I felt it oriented readers and helped the relatively large percentage
of perspective users who would exploit the direct graph via SPARQL.
OTOH, I'm not wedded to it; I'll just document the removed text:
[[
2.1.1 Use of the Direct Mapping

The Direct Mapping is intended to provide a default behavior for R2RML: RDB to RDF Mapping Language
. It can be also used to materialize RDF graphs, such as the one above, or define virtual graphs,
which can be queried by SPARQL or traversed by an RDF graph API. When used to define a virtual
graph, SPARQL queries over that virtual graph (below, left) may be executed as SQL queries (below,
right), and the results transformed to RDF terms and return as SPARQL results.
┌────────────────────────────────────────────────────┐┌──────────────────────────────────────────────────────┐
│PREFIX People: <http://foo.example/DB/People#>      ││-- SQL capturing the SPARQL query's graph constraints.│
│PREFIX Addresses: <http://foo.example/DB/Addresses#>││SELECT People.fname AS name, Addresses.city      │
│SELECT ?name ?city         ││  FROM People          │
│         WHERE {         ││  JOIN Addresses                 │
│    ?who People:fname <?name> .       ││       ON Addresses.ID=People.addr       │
│    ?who People:addr ?address .       ││ WHERE People.fname IS NOT NULL               │
│    ?address People:city ?city .       ││   AND Addresses.city IS NOT NULL       │
│ }           ││                                                      │
└────────────────────────────────────────────────────┘└──────────────────────────────────────────────────────┘
]]

[[
2.5.1 Referencing Tables with Empty Primary Keys
...
The absence of a primary key forces the generation of blank nodes, but
does not change the structure of the direct graph or names of the
predicates in that graph. This example SPARQL query would find the
leads for Person 7's projects regardless of whether the Projects table
had a primary key or not. The following SPARQL query show how the
graph constraints might be captured in an RDF query; the SQL query
shows how it might be executed as SQL:

┌───────────────────────────────────────────────────────────────────┐┌──────────────────────────────────────────────────────┐
│PREFIX asgn: <http://foo.example/DB/TaskAssignments#>              ││-- SQL capturing the SPARQL query's graph constraints.│
│PREFIX proj: <http://foo.example/DB/Projects#>       ││SELECT lead            │
│SELECT ?lead           ││FROM TaskAssignments           │
│ WHERE {           ││JOIN Projects ON           │
│    ?assignment asgn:worker <http://foo.example/DB/People/ID=7#_> .││      Projects.project=TaskAssignments.name        │
│    ?assignment asgn:project_deptName_deptCity ?project .     ││  AND Projects.deptName=TaskAssignments.deptName      │
│    ?project proj:lead ?lead .         ││  AND Projects.deptCity=TaskAssignments.deptCity      │
│ }            ││WHERE Projects.worker=7                               │
└───────────────────────────────────────────────────────────────────┘└──────────────────────────────────────────────────────┘
]]

> 2. Section 2.2: The predicate for reference triples is described as:
> “an IRI composed of the stem, table name and column name and value
> for each column in the foreign key”. I don't understand why it says
> “and value”? The object is described as: “the subject created for
> the referred triple”. Do you mean “referenced row”?

done

> 3. Please provide a rationale for the “#_” at the end of generated
> IRIs in the text. In my opinion, this is entirely unnecessary and a
> useless complication. I see there is an issue box for that in the
> document, that's great, but if you want to have the “#_” thing in
> the FPWD then there should be text stating why it is necessary. My
> proposal for FPWD would be to s/#_//g and state in the issue box
> that this is subject to more discussion.
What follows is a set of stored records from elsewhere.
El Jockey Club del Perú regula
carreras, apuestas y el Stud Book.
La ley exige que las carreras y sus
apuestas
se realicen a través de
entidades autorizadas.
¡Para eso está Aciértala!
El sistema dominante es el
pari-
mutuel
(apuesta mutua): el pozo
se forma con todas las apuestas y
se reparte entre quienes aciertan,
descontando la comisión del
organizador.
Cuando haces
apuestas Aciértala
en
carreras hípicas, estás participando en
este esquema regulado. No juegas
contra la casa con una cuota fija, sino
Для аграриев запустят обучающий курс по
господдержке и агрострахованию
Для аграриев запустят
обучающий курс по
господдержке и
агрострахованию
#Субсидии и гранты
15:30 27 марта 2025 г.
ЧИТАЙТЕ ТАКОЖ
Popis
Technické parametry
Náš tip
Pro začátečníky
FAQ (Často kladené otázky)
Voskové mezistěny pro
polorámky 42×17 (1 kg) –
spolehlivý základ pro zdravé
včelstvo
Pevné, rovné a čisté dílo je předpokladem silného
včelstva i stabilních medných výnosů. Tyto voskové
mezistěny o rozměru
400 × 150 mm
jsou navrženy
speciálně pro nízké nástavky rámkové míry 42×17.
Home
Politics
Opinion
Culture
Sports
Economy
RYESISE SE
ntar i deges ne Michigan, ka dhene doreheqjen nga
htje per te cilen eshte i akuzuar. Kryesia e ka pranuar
expanded issue box for now
[[
Issue (hash-vs-slash):

This edition of this document presumes hash identifiers. There is
nothing in this specification that encourages or discourages offering
the direct graph as Linked Open Data. LOD data identifiers tend to use
slash, but that slightly increases implementation burden and round
trips.
]]

I propose to get consensus on your FPWD proposal first, then address
the #_ issue in all of the examples. An alternative viewpoint came
from DanC in his review:
[[
2010-10-29T17:43:19Z <DanC> yay for #_
]]

> 4. Inconsistency: Section 2.2 states that predicate IRIs have
> hashes, while all the examples have slashes.
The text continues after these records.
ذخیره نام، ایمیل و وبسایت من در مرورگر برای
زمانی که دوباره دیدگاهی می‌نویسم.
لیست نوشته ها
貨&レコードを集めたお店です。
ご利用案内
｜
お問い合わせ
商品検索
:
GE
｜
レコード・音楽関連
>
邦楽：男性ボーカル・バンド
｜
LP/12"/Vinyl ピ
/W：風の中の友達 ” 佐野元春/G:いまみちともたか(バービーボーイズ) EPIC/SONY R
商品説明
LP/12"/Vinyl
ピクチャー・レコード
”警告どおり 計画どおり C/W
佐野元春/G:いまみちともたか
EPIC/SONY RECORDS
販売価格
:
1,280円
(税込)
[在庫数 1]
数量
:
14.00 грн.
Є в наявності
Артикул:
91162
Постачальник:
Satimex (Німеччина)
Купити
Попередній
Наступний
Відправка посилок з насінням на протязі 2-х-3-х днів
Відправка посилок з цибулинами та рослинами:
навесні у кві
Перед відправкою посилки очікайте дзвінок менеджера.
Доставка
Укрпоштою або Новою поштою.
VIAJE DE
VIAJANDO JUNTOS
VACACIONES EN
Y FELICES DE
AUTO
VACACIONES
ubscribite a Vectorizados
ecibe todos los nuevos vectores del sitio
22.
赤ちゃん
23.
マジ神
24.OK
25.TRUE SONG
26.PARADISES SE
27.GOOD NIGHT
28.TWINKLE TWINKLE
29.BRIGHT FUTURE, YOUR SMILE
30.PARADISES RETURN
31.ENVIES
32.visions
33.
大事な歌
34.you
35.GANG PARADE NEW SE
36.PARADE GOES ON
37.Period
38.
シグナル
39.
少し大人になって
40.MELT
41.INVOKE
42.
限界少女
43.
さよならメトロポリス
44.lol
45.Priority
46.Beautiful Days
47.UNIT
fixed (if we're speaking of the same place)

> 5. You should define the terms “row IRI” or “row identifier” and
> “column IRI”, and use them throughout, instead of saying sloppy
> things like “a IRI composed of the stem, table name and column name”
> or “the subject of the referenced row”. I think this is done pretty
> well in the directGraph/alt draft.

I think these are just in the forward reference to e.g. “row IRI” and
that they serve to indicate the rough construction of the identifiers.

> 6. Why a reference to [SQL99]? I thought we had agreed to use SQL
> Core 2008? You can copy the reference from the R2RML draft.

done

> 7. Both “URI” and “IRI” are used. I suppose it should be “IRI”
> everywhere?

Now only used in references to rdf-concepts.

> 8. In order to have an improved narrative in the section titles, I
> propose splitting 2.2 into one section “Identifiers for rows and
> columns” and one section “Row mapping rules”. (Not essential for
> FPWD)

I believe the current version has more structure and bolding than what
you reviwed. Has this addressed your comment?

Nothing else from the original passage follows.